[[ INFORMATION GIVEN, beginning ]]

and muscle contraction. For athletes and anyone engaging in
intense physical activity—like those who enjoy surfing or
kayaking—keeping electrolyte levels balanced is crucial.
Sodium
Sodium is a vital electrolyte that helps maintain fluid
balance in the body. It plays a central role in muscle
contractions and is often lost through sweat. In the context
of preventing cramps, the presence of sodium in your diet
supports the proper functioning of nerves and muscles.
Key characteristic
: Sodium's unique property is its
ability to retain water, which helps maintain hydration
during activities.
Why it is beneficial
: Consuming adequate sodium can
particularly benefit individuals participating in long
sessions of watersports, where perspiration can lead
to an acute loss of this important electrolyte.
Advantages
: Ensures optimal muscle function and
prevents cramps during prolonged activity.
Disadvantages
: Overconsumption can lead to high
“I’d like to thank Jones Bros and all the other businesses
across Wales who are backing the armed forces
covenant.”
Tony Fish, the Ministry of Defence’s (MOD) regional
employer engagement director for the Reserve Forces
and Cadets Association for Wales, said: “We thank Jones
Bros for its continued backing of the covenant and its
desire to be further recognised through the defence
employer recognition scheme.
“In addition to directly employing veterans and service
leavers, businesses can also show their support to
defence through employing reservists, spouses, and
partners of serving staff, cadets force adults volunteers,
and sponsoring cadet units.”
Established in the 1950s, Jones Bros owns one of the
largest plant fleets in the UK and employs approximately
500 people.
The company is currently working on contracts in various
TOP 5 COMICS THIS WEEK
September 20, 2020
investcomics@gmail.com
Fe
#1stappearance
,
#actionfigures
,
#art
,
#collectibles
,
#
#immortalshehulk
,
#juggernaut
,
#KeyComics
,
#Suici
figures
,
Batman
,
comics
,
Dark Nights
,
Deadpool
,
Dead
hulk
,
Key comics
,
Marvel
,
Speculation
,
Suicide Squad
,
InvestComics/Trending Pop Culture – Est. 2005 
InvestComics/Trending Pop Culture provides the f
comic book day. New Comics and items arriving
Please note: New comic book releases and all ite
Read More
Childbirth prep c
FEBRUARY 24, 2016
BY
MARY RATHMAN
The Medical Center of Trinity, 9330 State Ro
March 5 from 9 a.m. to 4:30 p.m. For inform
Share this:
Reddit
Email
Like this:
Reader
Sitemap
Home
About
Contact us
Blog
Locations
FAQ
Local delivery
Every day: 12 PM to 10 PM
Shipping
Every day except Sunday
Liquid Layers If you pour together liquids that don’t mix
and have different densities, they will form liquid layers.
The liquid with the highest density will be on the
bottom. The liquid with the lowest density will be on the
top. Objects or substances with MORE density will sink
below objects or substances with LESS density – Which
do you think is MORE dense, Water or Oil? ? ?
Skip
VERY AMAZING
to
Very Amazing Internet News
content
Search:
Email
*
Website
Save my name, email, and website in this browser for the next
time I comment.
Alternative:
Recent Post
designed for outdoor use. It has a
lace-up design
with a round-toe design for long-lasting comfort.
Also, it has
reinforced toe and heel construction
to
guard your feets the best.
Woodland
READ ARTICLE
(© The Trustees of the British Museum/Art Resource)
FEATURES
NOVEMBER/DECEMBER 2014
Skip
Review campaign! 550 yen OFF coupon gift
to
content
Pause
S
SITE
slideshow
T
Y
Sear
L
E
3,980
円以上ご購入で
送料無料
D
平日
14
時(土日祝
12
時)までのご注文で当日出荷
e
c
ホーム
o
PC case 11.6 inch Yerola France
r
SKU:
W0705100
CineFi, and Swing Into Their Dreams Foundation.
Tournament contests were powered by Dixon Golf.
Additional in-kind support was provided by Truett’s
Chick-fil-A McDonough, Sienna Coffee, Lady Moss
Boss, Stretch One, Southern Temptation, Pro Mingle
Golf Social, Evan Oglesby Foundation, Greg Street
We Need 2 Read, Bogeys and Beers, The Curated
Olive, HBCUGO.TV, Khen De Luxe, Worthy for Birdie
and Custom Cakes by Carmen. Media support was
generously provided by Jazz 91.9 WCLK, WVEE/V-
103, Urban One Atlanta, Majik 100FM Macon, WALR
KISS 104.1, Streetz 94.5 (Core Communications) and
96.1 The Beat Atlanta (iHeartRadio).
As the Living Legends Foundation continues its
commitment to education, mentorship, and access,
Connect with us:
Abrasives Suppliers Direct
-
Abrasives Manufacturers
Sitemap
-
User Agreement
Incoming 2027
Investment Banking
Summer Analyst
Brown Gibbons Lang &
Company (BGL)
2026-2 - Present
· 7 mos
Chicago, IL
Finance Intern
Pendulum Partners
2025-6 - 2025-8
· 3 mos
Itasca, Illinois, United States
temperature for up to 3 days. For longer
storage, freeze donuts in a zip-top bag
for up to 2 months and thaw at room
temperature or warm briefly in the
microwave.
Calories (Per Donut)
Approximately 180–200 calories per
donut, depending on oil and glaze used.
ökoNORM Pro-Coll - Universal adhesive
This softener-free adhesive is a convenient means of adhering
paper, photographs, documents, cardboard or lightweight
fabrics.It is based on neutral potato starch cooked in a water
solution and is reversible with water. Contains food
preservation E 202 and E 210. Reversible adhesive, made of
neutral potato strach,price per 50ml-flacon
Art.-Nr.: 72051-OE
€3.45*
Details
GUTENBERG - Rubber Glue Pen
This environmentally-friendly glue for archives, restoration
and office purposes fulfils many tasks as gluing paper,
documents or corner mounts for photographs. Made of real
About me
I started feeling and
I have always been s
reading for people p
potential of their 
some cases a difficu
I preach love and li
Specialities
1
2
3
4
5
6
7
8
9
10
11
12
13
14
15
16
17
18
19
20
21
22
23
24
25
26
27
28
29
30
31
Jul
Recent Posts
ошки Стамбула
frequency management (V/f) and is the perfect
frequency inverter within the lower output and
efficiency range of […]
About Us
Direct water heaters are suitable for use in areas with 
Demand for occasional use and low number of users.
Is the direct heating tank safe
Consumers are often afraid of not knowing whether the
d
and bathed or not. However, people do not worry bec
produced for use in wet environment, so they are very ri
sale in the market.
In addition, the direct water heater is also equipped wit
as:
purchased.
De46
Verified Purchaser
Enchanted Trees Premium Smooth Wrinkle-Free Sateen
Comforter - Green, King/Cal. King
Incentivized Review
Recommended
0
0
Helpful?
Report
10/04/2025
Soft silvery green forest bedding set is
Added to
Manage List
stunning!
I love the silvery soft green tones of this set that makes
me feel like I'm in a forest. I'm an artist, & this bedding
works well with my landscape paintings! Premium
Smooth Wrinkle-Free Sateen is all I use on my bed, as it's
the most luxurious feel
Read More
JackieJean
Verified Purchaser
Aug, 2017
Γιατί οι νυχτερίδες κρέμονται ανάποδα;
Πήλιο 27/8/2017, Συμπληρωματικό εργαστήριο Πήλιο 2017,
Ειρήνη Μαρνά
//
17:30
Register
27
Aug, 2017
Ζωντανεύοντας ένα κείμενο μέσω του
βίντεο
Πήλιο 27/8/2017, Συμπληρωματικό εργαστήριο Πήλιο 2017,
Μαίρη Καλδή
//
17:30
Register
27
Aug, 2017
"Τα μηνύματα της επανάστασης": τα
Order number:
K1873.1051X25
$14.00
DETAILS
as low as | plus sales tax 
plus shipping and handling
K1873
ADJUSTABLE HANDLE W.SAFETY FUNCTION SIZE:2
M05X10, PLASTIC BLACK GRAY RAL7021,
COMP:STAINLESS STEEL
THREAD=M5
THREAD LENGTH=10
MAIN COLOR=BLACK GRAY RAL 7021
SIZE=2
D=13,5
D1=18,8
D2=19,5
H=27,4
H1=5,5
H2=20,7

[[ INFORMATION GIVEN, end ]]

▶ **YOUR ASSIGNMENT**
Reproduce exactly the stretch of the material above that starts at the line with "commitment to education, mentorship, and" and ends at the line with "temperature for up to 3 days. For longer", both included, and nothing else.

▶ **ANSWER SECTION**
commitment to education, mentorship, and access,
Connect with us:
Abrasives Suppliers Direct
-
Abrasives Manufacturers
Sitemap
-
User Agreement
Incoming 2027
Investment Banking
Summer Analyst
Brown Gibbons Lang &
Company (BGL)
2026-2 - Present
· 7 mos
Chicago, IL
Finance Intern
Pendulum Partners
2025-6 - 2025-8
· 3 mos
Itasca, Illinois, United States
temperature for up to 3 days. For longer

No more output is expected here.